In Figure 2.1 we assume that light dropping on cells B and D generates a response of 100 units. Since the points A and C are darker we assume that only 20 units are generated from these points. Another assumption is that the lateral inhibition sent by each cell is 10% of its response; cells B and D send an inhibition of 10 units each and cells A and C send an inhibition of 2 units each. The inhibition sent by cells A and C is larger since their size is bigger than the size of cells B and D (let's say 2 times). This concludes that cell O receives an inhibition I = 10 + 10 + 2 × 2 + 2 × 2 = 28.

In Figure 2.2 with the same assumptions as above stated, cell O receives an inhibition of I = 10 × 2 + 10 × 2 + 2 + 2 = 44.

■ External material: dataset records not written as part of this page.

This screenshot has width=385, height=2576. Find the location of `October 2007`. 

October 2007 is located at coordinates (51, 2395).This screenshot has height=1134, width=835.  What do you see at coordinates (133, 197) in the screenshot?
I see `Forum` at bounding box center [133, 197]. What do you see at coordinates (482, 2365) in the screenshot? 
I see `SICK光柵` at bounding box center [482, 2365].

Because point O in Figure 2.1 receives an inhibition smaller than the point O in Figure 2.2 the gray cell should be lighter.

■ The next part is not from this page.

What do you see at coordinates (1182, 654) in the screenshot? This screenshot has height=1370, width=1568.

===Experiments on lateral inhibition===
White and White (1985) concluded that at a higher spatial frequency the grating of White's illusion could be described by brightness assimilation. They also concluded that at lower spatial frequencies White's illusion is still present.

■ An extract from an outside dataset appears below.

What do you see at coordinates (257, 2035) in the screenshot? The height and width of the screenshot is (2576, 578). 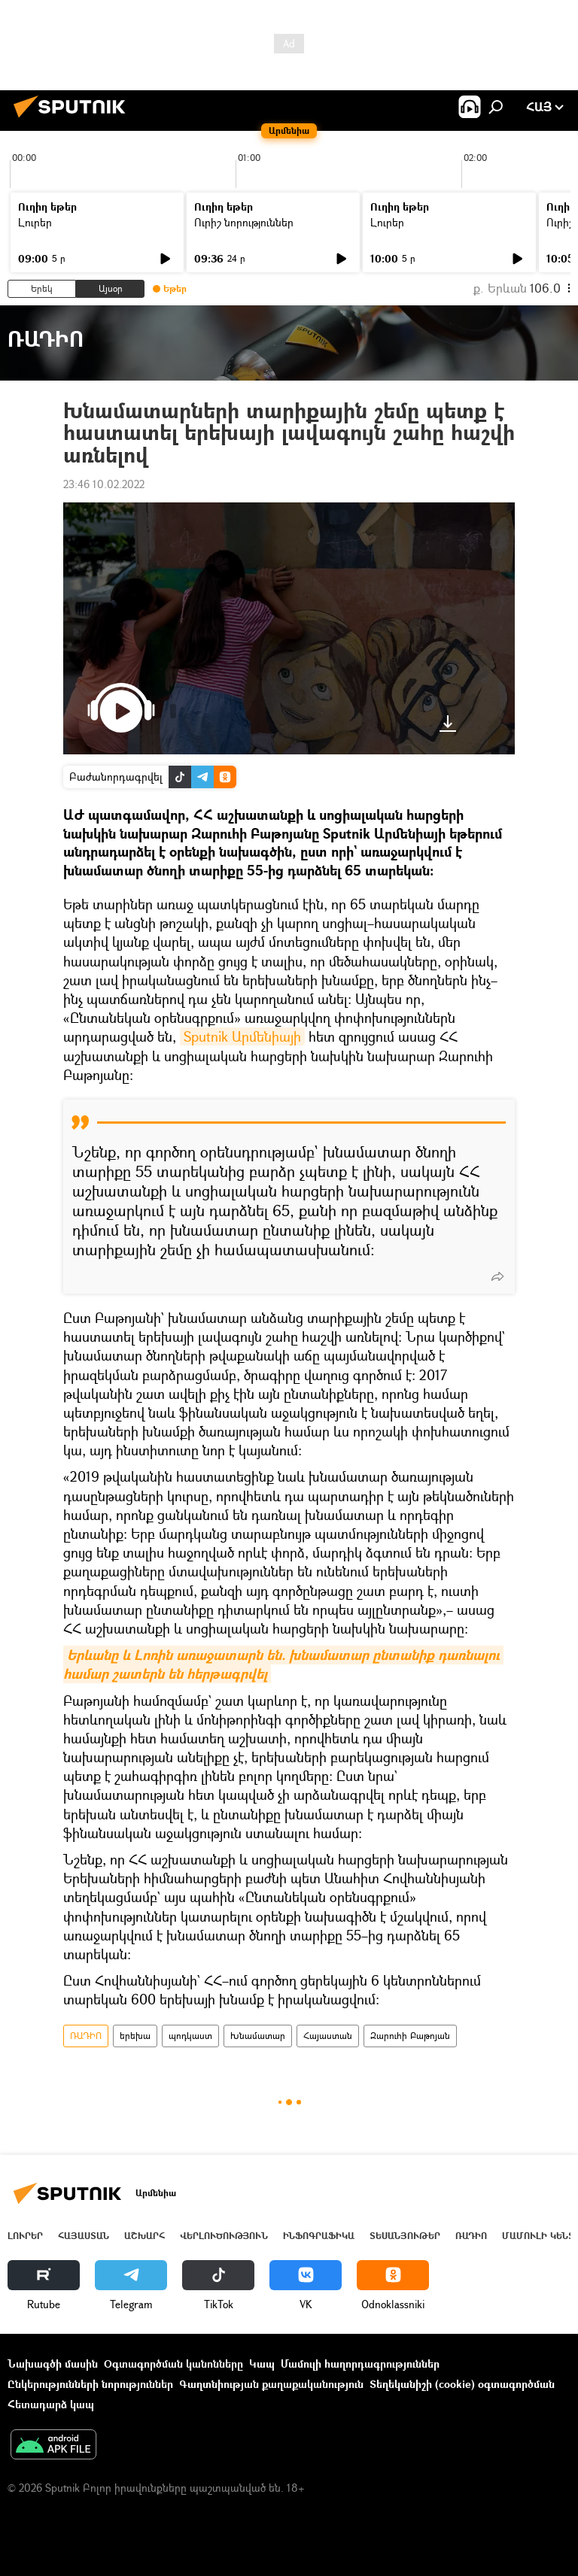 I see `Խնամատար` at bounding box center [257, 2035].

Blakeslee and McCourt (2004) suggested that patterns whose scales are larger compared to the encoding filters (low spatial frequency) are represented with a loss of low frequency information exhibiting brightness contrast; patterns whose scales are smaller compared to encoding filters (high spatial frequency), are represented with a loss of high frequency information exhibiting brightness assimilation.

==Belongingness==
Our perception of an area's lightness is influenced by the part of the surroundings to which the area appears to belong.

A disc example consists of four discs on the left which are identical to four discs on the right in terms of how much light is reflected from the discs, that is to say, they are physically identical. The theory to explain the different psychological experiences is called belongingness.

The discs on the left appear dark and the ones on the right appear light, this is because of the two displays. In the display on the left, the dark area on the left seemingly belongs to the discs, and the discs are obscured by the light mist. On the right side, the same dark areas are interpreted as belonging to the dark mist. In the meanwhile, the white parts are seen as the color of the discs. Therefore, our perception of the lightness of the discs is significantly influenced by the display, which is the mist in this case (Anderson & Winawer, 2005).

The belongingness theory has been suggested as an explanation of White's illusion. According to belongingness theory, the lightness of rectangle A is influenced by the white display, which should be the white bars that surround it. Similarly, the rectangle B on the right side is surrounded by the dark bars, and the lightness of rectangle B is affected by the dark background. As a result, area A which rests on the white background appears darker than area B which rests on the dark background.

Belongingness theory only explains why rectangle A looks darker than rectangle B and does not discuss why the gray area on rectangle A looks darker than in rectangle B; secondly, when talking about the background, Belongingness theory appears quite the same as simultaneous contrast theory, they just use different names. Kelly and Grossberg (2000, P&P, 62, 1596-1619) explain and simulate these perceived differences and various other surface brightness and figure-ground percepts, such as those arising from Bregman-Kanizsa, Benary cross, and checkerboard displays, using the FACADE theory of 3-D vision and figure-ground perception.